Englade, who spent 32 years with Baton Rouge Police Department, said with a group of friends, they decided to do something.
“Everyone out there that day, July 17, had Kevlar on and it did no good,” he said.
“I’ve seen video,” of that July shootout, Englade said, “It was the most disturbing and professional law enforcement event I’ve seen. I’m not sure anything would have stopped (the rounds).”
Englade said he asked David Couvillion, a retired Marine, if officers had had ballistic vests, would it have helped.
“He said probably not, not with that much impact.” he said.
Depending on the rifle round and its power, the protective plate would stop it, but the impact to the chest would stop the heart, he said.
CALEF looked at area departments and chose to focus first on the Baton Rouge Police Department and East Baton Rouge Parish Sheriff’s Office.
It raised $500,000 and “spent every bit” on protective vests, Englade said. CALEF’s 2017 goal is to raise $1 million.
“It’s a big goal,” he said, “but we have so much enthusiasm. People won’t say no. The need is too great; we need to continue this.”
Vests have a five-year shelf life, Englade said.
The group’s ultimate goal is for every officer in its seven-parish area to have a Kevlar vest, ballistic vest and Kevlar helmet, he said.
A Kevlar vest is worn under the shirt, while the ballistic vest would be worn over the shirt if an officer faces an “active shooter,” he said.
“Let’s be frank, it doesn’t cover that much area,” Englade said. “It will protect the vital organs, heart, lungs, liver.”
The former police chief asked Denham Springs High Key Club member senior Abby O’Donoghue to come up and pick up a large, red bag.
“It’s weighted,” she told Englade.
He opened the bag and took out a helmet and two vests.
“Your dad wears this every day,” Englade told O’Donoghue. “Imagine putting this on every day. Can you imagine this in July? It’s a shame we’ve come to this.”
The three protective items cost about $1,500, he said, the Kevlar vest $650, the helmet another $650 and the ballistic vest $350.

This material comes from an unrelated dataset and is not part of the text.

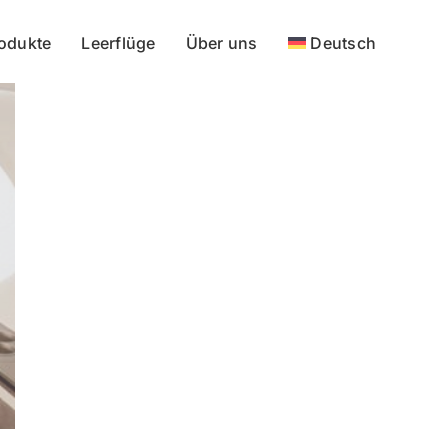
odukte
Leerflüge
Über uns
Deutsch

The plates are the most expensive item, Englade added, which is why fundraisers are needed, and getting the word out is important.
“My goal is for y’all to spread the word of what we have going on,” he said.
Sullivan Steakhouse in Baton Rouge will host a CALEF fundraiser on April 30, Englade said. There will be no admission charge and an auction will be held. On May 1, a golf tournament will be head at Santa Maria golf course.
CALEF has supplied vests to police departments in Denham Springs, Walker, Baton Rouge, Plaquemine, the East Baton Rouge and West Baton Rouge Sheriff offices, and the LSU and Southern University Police departments, Englade said.
The group has sent inquiries to Livingston Parish Sheriff Jason Ard but has not heard back from him, he added.
“We go to a department … and ask what do you want? We leave it up to the head of that agency,” Englade said. “We want to buy the best we can buy them.”
Uniform officers, “the first to a scene and react to a call,” are the first to receive vests, he said, then other officers who don’t patrol are helped.
Some police departments don’t make vests mandatory, Englade said. “If we buy them a vest, they have to have mandatory policy they will wear it.”
Englade was introduced by Denham Springs city Councilman Jeff Wesley, former Denham Springs police chief who said he worked with Englade in Baton Rouge.
“Back when we were doing real police work, a .32, a Saturday Night Special was all we had to worry about,” Wesley said.
“I don’t think either of us could do this job anymore” Englade added. “I’m old school and the old-school ways.
Information on CALEF and its fundraisers can be found on it two websites, on protectourprotectors.com and calef.la., Englade said.
But in response to a question from the audience, he said people don’t get chance to learn about the positive things his group does.
“We’ve begged the media to cover our golf tournament, but it’s not sensational enough. We co-sponsor the BRPD awards banquet,” Englade said, “We can’t beg the media to cover that.”
According to Englade, to make the news something must “have some blood involved. It’s why people stop and slow down at a bad wreck.
“I’m not sure why you would slow down and look,” he said. “Weather and bad news dictate how things on the news cycle work.”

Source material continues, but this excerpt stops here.